→ **EXERCISE PROMPT**
From the line containing "い方も、dアカウントの発行が可能です。" to the end of the records, print every line exactly, both ends included, and leave out the pictures.

→ **WORKING DATA**
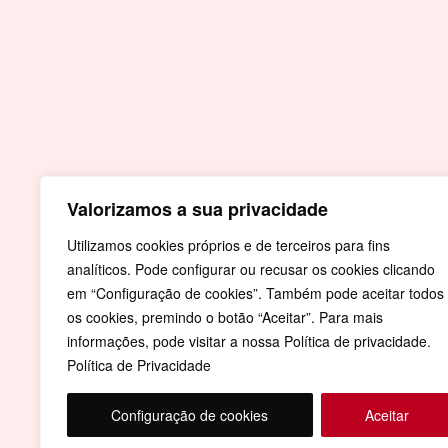
Contactos
Praça do Município
7430-999 Crato
T.
Valorizamos a sua privacidade
+351 245 990 110 - Chamada para a rede fi
nacional
Utilizamos cookies próprios e de terceiros para fins
analíticos. Pode configurar ou recusar os cookies clicando
F.
+351 245 996 679
em “Configuração de cookies”. Também pode aceitar todos
E.
geral@cm-crato.pt
os cookies, premindo o botão “Aceitar”. Para mais
informações, pode visitar a nossa Política de privacidade.
Política de Privacidade
Configuração de cookies
Aceitar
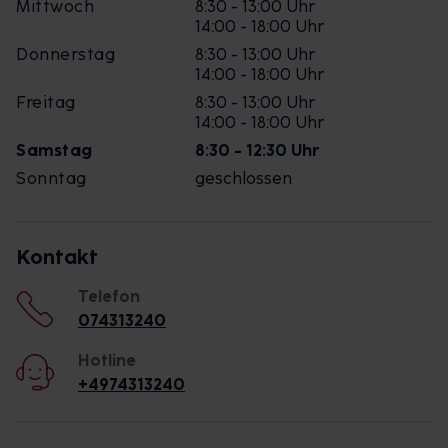
Mittwoch
8:30 - 13:00 Uhr
14:00 - 18:00 Uhr
Donnerstag
8:30 - 13:00 Uhr
14:00 - 18:00 Uhr
Freitag
8:30 - 13:00 Uhr
14:00 - 18:00 Uhr
Samstag
8:30 - 12:30 Uhr
Sonntag
geschlossen
Kontakt
Telefon
074313240
Hotline
+4974313240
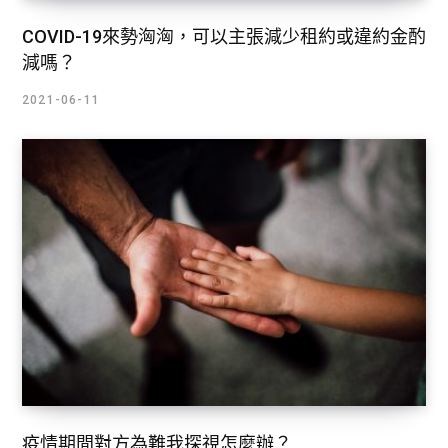
COVID-19來勢洶洶，可以主張減少租約或違約金酌
減嗎？
2021-06-11
疫情期間對方為難我探視怎麼辦？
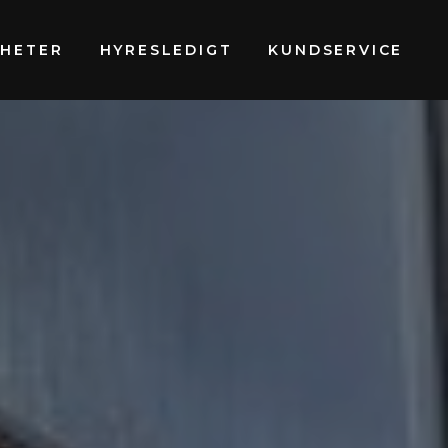
GHETER
HYRESLEDIGT
KUNDSERVICE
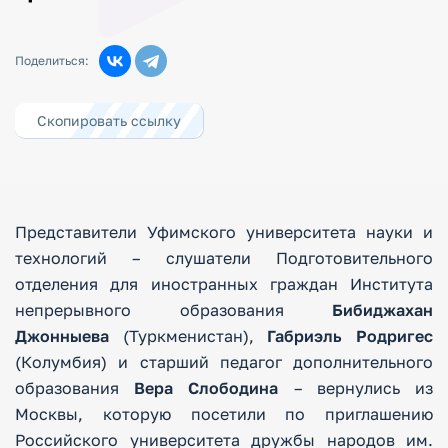
Поделиться:
Скопировать ссылку
Представители Уфимского университета науки и
технологий – слушатели Подготовительного
отделения для иностранных граждан Института
непрерывного образования
Бибиджахан
Джонныева
(Туркменистан),
Габриэль Родригес
(Колумбия) и старший педагог дополнительного
образования
Вера Слободина
– вернулись из
Москвы, которую посетили по приглашению
Российского университета дружбы народов им.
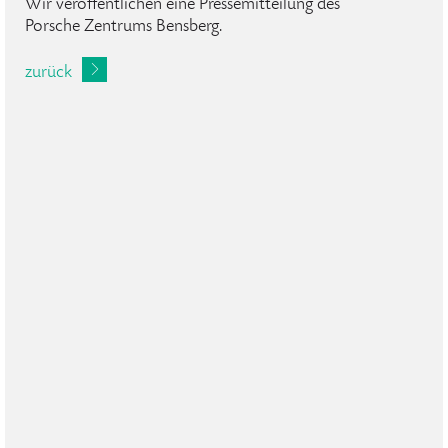
Wir veröffentlichen eine Pressemitteilung des
Porsche Zentrums Bensberg.
zurück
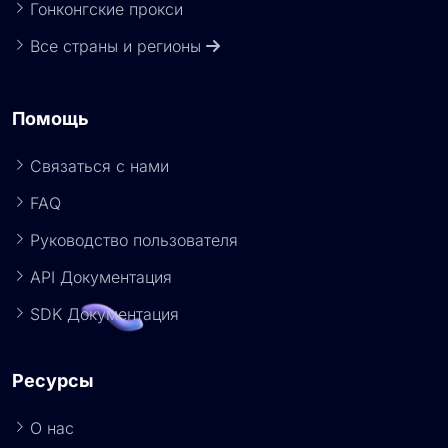
Гонконгские прокси
Все страны и регионы
Помощь
Связаться с нами
FAQ
Руководство пользователя
API Документация
SDK Документация
Ресурсы
О нас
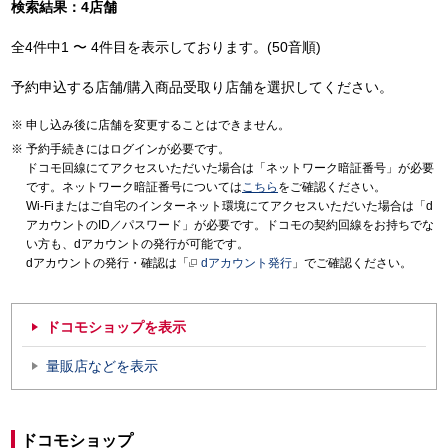
検索結果：4店舗
全4件中1 〜 4件目を表示しております。(50音順)
予約申込する店舗/購入商品受取り店舗を選択してください。
申し込み後に店舗を変更することはできません。
予約手続きにはログインが必要です。
ドコモ回線にてアクセスいただいた場合は「ネットワーク暗証番号」が必要
です。ネットワーク暗証番号については
こちら
をご確認ください。
Wi-Fiまたはご自宅のインターネット環境にてアクセスいただいた場合は「d
アカウントのID／パスワード」が必要です。ドコモの契約回線をお持ちでな
い方も、dアカウントの発行が可能です。
dアカウントの発行・確認は「
dアカウント発行
」でご確認ください。
ドコモショップを表示
量販店などを表示
ドコモショップ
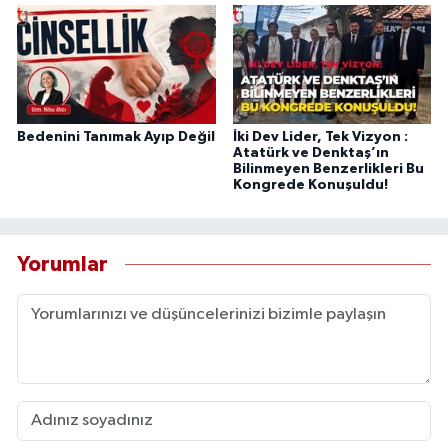
Bedenini Tanımak Ayıp Değil
İki Dev Lider, Tek Vizyon :
Atatürk ve Denktaş’ın
Bilinmeyen Benzerlikleri Bu
Kongrede Konuşuldu!
Yorumlar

→ **TASK RESULT**
い方も、dアカウントの発行が可能です。
dアカウントの発行・確認は「
dアカウント発行
」でご確認ください。
ドコモショップを表示
量販店などを表示
ドコモショップ
Bedenini Tanımak Ayıp Değil
İki Dev Lider, Tek Vizyon :
Atatürk ve Denktaş’ın
Bilinmeyen Benzerlikleri Bu
Kongrede Konuşuldu!
Yorumlar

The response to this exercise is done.